▸ Task requirements:
Every line holding "Kosten" should be copied from the records below.

START Dataset

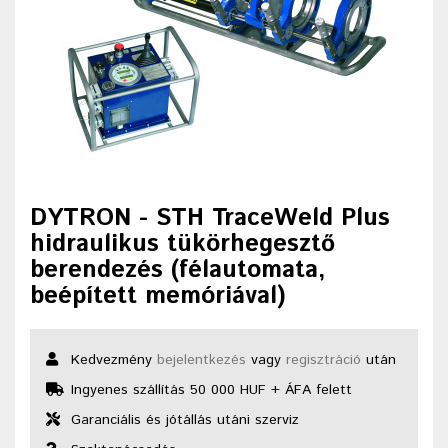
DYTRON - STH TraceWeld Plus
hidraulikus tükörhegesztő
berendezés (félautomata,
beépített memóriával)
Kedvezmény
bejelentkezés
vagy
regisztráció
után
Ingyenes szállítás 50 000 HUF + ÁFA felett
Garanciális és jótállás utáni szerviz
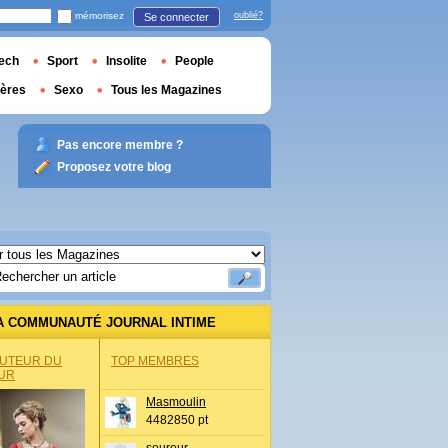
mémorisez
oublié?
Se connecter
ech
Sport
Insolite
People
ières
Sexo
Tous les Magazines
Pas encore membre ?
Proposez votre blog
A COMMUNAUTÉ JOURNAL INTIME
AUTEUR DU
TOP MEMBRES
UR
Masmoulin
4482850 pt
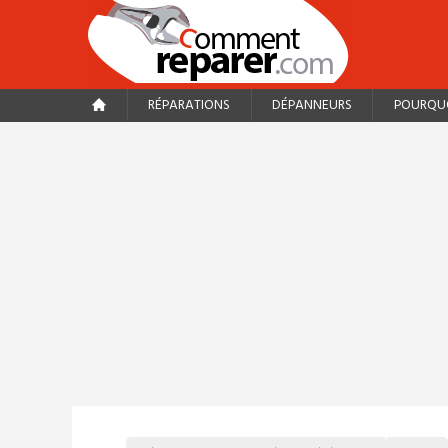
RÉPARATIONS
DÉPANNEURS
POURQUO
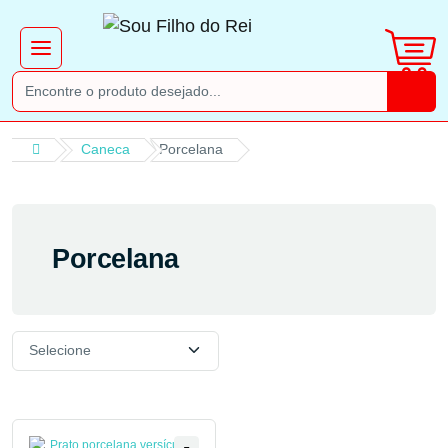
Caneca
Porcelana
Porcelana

END Dataset
START Dataset

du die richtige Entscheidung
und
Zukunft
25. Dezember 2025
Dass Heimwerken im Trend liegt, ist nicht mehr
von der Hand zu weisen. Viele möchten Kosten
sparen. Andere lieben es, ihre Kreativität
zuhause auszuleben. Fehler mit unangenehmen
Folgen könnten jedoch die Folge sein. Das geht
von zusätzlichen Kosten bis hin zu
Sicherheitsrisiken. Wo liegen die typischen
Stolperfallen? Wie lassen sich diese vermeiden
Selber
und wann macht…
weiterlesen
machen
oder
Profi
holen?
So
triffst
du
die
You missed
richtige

END Dataset

▸ Reply to the task:
von der Hand zu weisen. Viele möchten Kosten
von zusätzlichen Kosten bis hin zu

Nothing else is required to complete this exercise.